=== Begin Enclosure ===

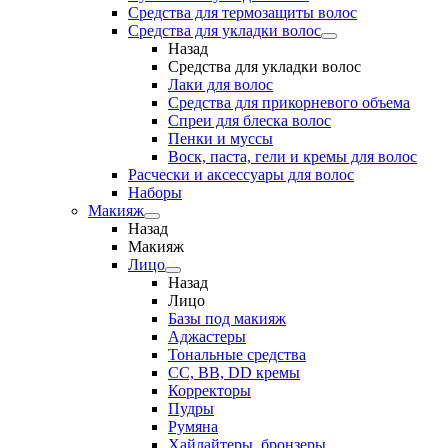
Средства для термозащиты волос
Средства для укладки волос
Назад
Средства для укладки волос
Лаки для волос
Средства для прикорневого объема
Спреи для блеска волос
Пенки и муссы
Воск, паста, гели и кремы для волос
Расчески и аксессуары для волос
Наборы
Макияж
Назад
Макияж
Лицо
Назад
Лицо
Базы под макияж
Аджастеры
Тональные средства
CC, BB, DD кремы
Корректоры
Пудры
Румяна
Хайлайтеры, бронзеры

=== End Enclosure ===

[WORK TASK]
If a line in the records has the word "волос", copy that line.

[YOUR SOLUTION]
Средства для термозащиты волос
Средства для укладки волос
Средства для укладки волос
Лаки для волос
Спреи для блеска волос
Воск, паста, гели и кремы для волос
Расчески и аксессуары для волос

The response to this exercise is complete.